Wrap Axis Labels in Correlation Matrix

I'm attempting to use the ggcorr() function within library(GGally) to create a correlation matrix. The package is working as it is supposed to, but I'm running into an issue where I would like to edit how the axis labels appear on the plot.
Currently, they will automatically add a _ or . to separate names with spaces or other characters between them. Ideally, I would like to create a line break (\n) between spaces in names so that long names and short names can be easily read and don't extend much further beyond the appropriate column and row.
I have found solutions that others have used on SO, including using str_wrap(), but it was within a ggplot() call, not this specific package. I have inspected the R code for the package, but couldn't find where to edit these labels specifically. Whenever I attempt to edit X or Y axis text, it adds an entirely new axis and set of labels.
I currently dcast() a data frame into the resulting data frame and even when I gsub() "\n" into the player names column, they get lost in the dcast() transition.
Here is an example of what I am working with. I would like to be able to automatically create line breaks between first and last name of the labels.
library(GGally)
library(ggplot2)
test <- structure(list(Date = structure(c(17100, 17102, 17103, 17106,
17107), class = "Date"), `Alexis Ajinca` = c(1.2, NA, 9.2, 6.4,
NA), `Anthony Davis` = c(95.7, 76.9, 29, 67, 24.9), `Buddy Hield` = c(9.7,
4.7, 17, 8, 28.3), `Cheick Diallo` = c(NA, NA, 3.2, NA, NA),
`Dante Cunningham` = c(0.5, 27.6, 14, 13.5, -1), `E'Twaun Moore` = c(19.2,
16.1, 22, 20.5, 10.1), `Lance Stephenson` = c(16.1, 31.6,
8, 8.1, 34.8), `Langston Galloway` = c(10.9, 2, 13.8, 2.2,
29.4), `Omer Asik` = c(4.7, 6.6, 9.9, 15.9, 14.2), `Solomon Hill` = c(4.7,
13.2, 12.8, 35.2, 4.4), `Terrence Jones` = c(17.1, 12.4,
9.8, NA, 20.8), `Tim Frazier` = c(40.5, 40.2, 18.3, 44.1,
7.2)), .Names = c("Date", "Alexis Ajinca", "Anthony Davis",
"Buddy Hield", "Cheick Diallo", "Dante Cunningham", "E'Twaun Moore",
"Lance Stephenson", "Langston Galloway", "Omer Asik", "Solomon Hill",
"Terrence Jones", "Tim Frazier"), row.names = c(NA, -5L), class = "data.frame")
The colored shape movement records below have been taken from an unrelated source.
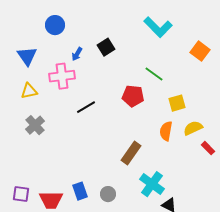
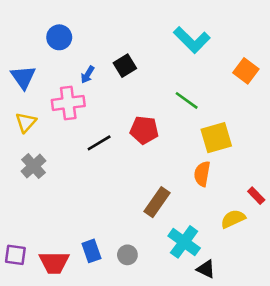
yellow triangle: (29, 91) -> (26, 122), turned -36
red pentagon: (133, 96) -> (144, 130), moved
yellow square: (177, 103) -> (216, 138), size x1.4
yellow semicircle: (193, 128) -> (233, 219), moved

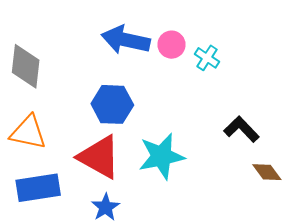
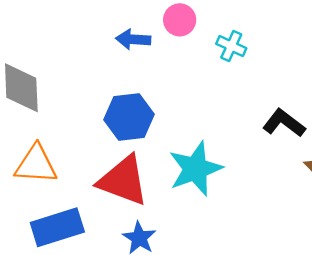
blue arrow: (126, 40) -> (133, 39), size x0.6
pink circle: (172, 45) -> (180, 20), moved

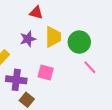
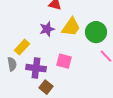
yellow trapezoid: (53, 37) -> (71, 27), turned 35

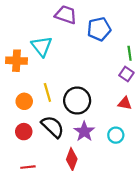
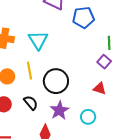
cyan triangle: (42, 46) -> (38, 40), moved
black semicircle: (53, 127) -> (31, 103), size x0.7

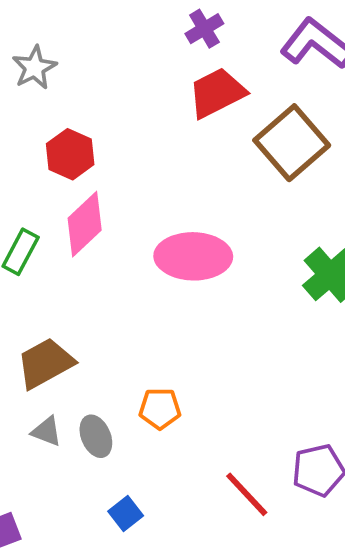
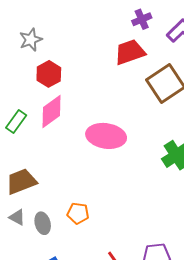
purple cross: (204, 29) -> (142, 19), moved
gray star: (34, 68) -> (31, 40), moved

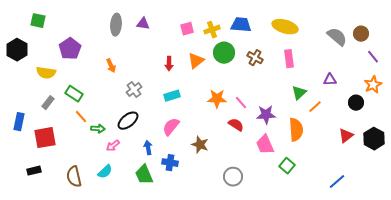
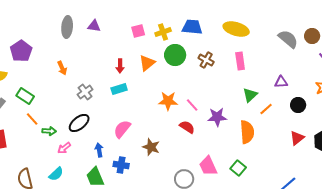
cyan rectangle: (172, 96) -> (119, 89), moved
black circle: (356, 103) -> (298, 105), moved
pink trapezoid: (265, 145) -> (208, 166), moved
ggc <- ggcorr(test[,-1], method = c("pairwise","pearson"),
hjust = .85, size = 3,
layout.exp=2)
ggc
Thank you for any and all help and please, let me know if you have any questions or need any clarification!
A couple of approaches
You can edit the object returned by ggcorr
g = ggplot_build(ggc)
g$data[[2]]$label = gsub("_", "\n", g$data[[2]]$label )
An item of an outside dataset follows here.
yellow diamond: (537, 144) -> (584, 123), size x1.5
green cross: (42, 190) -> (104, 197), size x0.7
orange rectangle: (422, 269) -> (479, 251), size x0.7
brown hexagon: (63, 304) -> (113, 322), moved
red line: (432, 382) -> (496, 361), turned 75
grid::grid.draw(ggplot_gtable(g))
Or you can create a new data frame and add the labels manually using geom_text. This probably gives a bit more control over the text justification and placement.
# I dont see how to suppress the labels so just set the size to zero
ggc <- ggcorr(test[,-1], method = c("pairwise","pearson"),
hjust = .85,
size = 0, # set this to zero
layout.exp=2)
# Create labels and plot
dat <- data.frame(x = seq(test[-1]), y = seq(test[-1]),
lbs = gsub(" ", "\n", names(test[-1]) ))
ggc + geom_text(data=dat, aes(x, y, label=lbs), nudge_x = 2, hjust=1)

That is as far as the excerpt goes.